Davacı, davalıyı belirtmelidir. Şayet: "Onlardan biri öldürdü." derse, en sahih kavle göre hakim onlara yemin verdiremez. Zorla al­mak, hırsızlık ve itlaf davalarında da davacı tayin ve açıklama yap­malıdır. Davalı, mükellef ve hüküm giymeye uygun olmalıdır.

Üçüncü şart ise davacı mükellef olmalıdır. Mükellef olmayanın davası dinlenmez. Davacı davayı açma esnasında olgun ve davalı kendisi gibi olmalıdır. Yani mükellef, akil ve baliğ olmalıdır. Dördüncü şart ise, davalı mükellef olmalıdır. Çocuk veya deliye karşı açılan dava dinlenmez.

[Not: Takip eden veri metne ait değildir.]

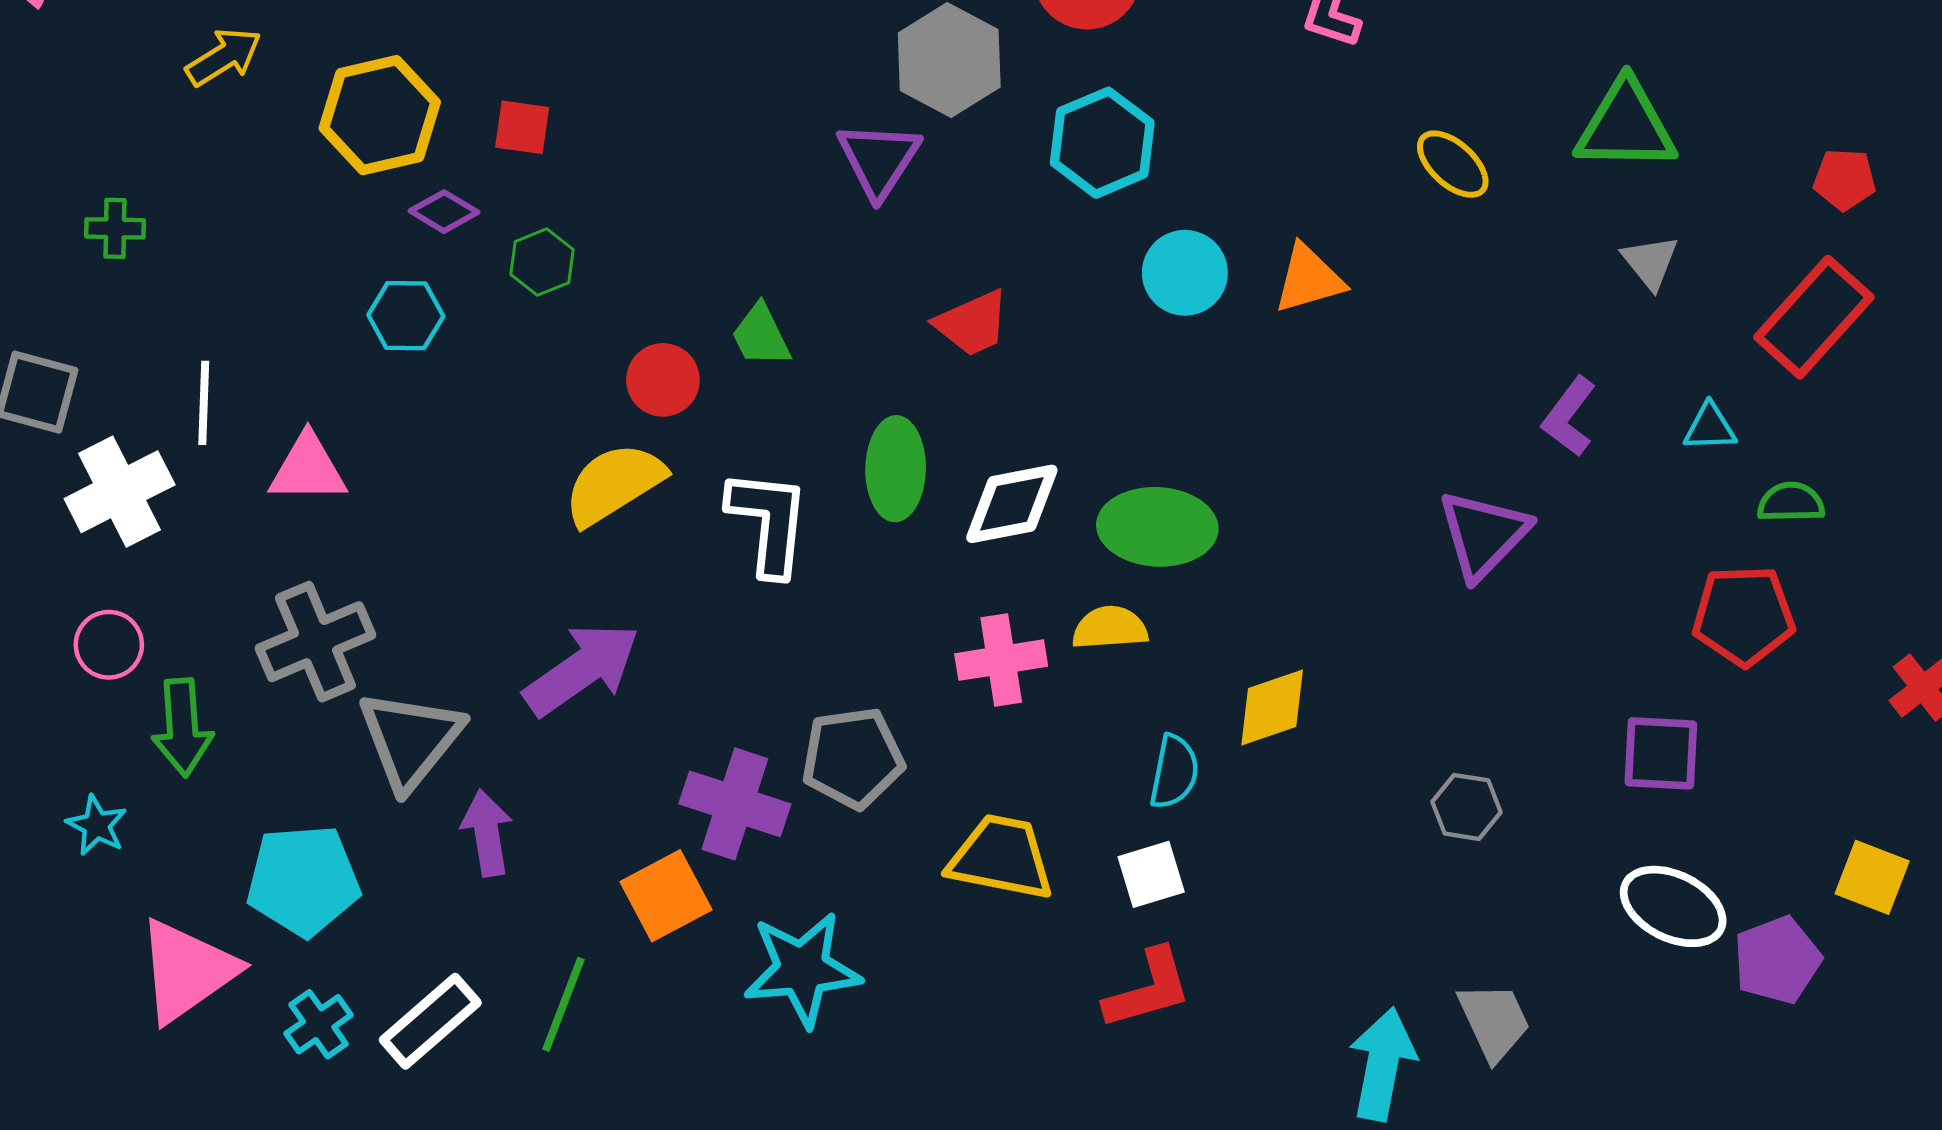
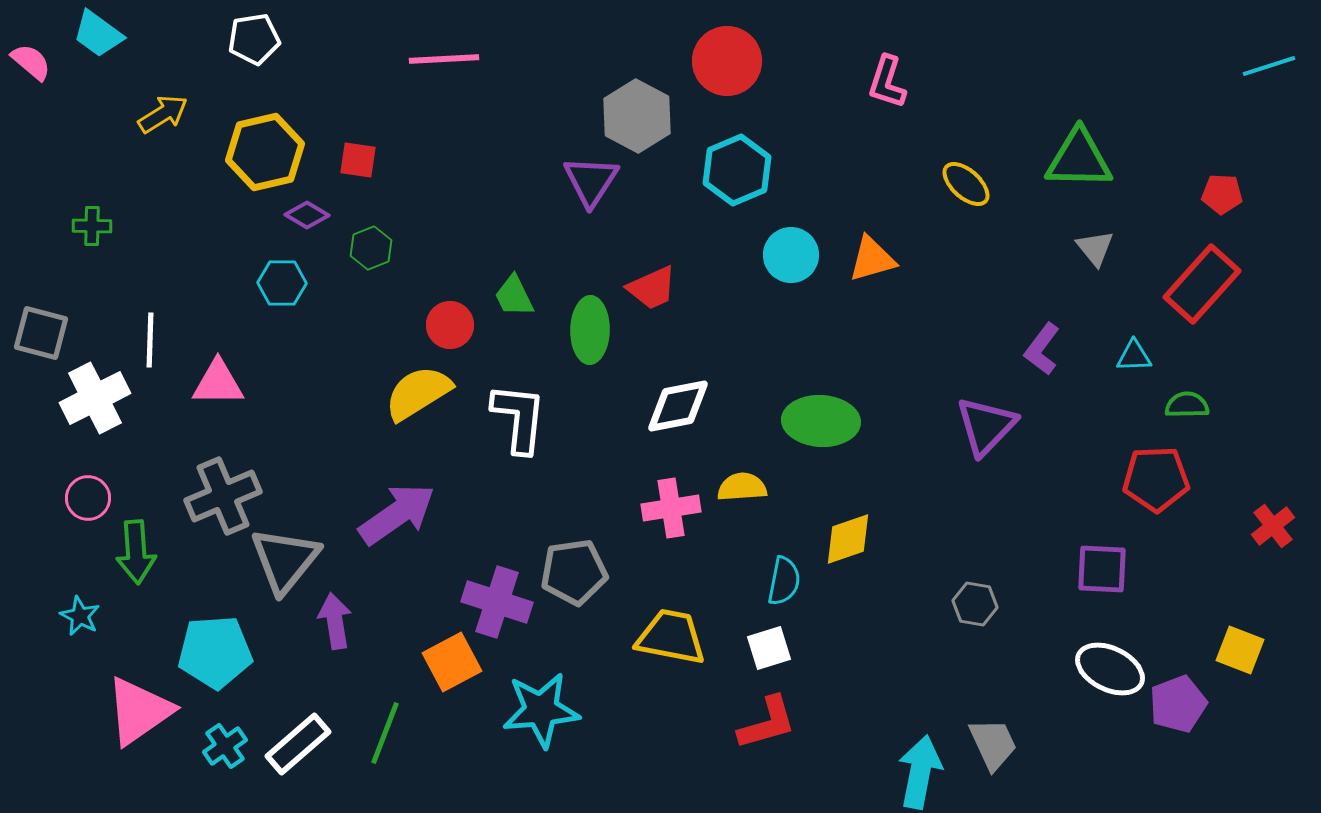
green ellipse: (896, 469) -> (590, 330), moved
green ellipse: (1157, 527) -> (821, 421), moved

Davacı, bir kişinin önce tek başına, sonra da başka birinin ci­nayeti işlediğini iddia ederse, bu ikinci iddiası kabul edilmez. Veya cinayetin kasten işlendiğini iddia eder de sonra hatayla işlendiğini söylerse, en zahir kavle göre asıl dava düşmez.

Adam Öldürmede kaseme, levs yerine geçer. Levs, davacının doğru söylediğine dair bir karinedir. Bu karine maktulün düşman­larına ait mahallede veya küçük bir köyde bulunması veya mak­tulün yanından bir grup insanın dağıldıklarının görülmesidir.

İki grup karşılaşır ve savaştan sonra aralarında bir ceset bulu­nursa ve her iki grup iç içe girerek savaşmışlarsa, levs karşı tarafın aleyhinde olur. İç içe girmeden savaşmışlarsa, levs maktulün ait ol­duğu grubun aleyhine olur.

Adil bir kimsenin şehadeti levstir, kısası gerektiren kasıtlı öldürme ise karinedir. Keza kölelerin ve kadınların şehadetleri de levstir. Zayıf kavle göre ise kölelerin ve kadınların şehadete ayrı ayrı gelmeleri şarttır. Fasıkların, çocukların ve kafirlerin şehadeti en sa­hih kavle göre levstir.

Cani aleyhinde bir levs zuhur eder ve katilin oğullarından bi­ri: "Filân adam babamı öldürmüştür." der, diğeri de onu yalanlarsa levs batıl olur. Zayıf kavle göre karine geçerlidir. Bir başka zayıf kav­le göre ise, fasığm yalanlamasıyla levs geçersiz olmaz. Maktulün oğullarından biri: "Babamı Zeyd ve tanımadığım biri öldürdü." der, diğeri ise: "Amr ve tanımadığım biri öldürdü." derse, her biri belirt­tikleri şahıs üzerine yemin eder ve her biri diyetin dörtte birini alır.

Davalı, aleyhinde ileri sürülen delili inkar ederek: "Ben mak­tulün yanından ayrılan kimselerden değilim." derse, yemin etmesi şartıyla sözü doğrulanır. Öldürme olayının aslına dair bir karine bu­lunur da kasten veya yanlışlıkla Öldürüldüğüne dair bir emare yok­sa, en sahih kavle göre kaseme uygulanmaz.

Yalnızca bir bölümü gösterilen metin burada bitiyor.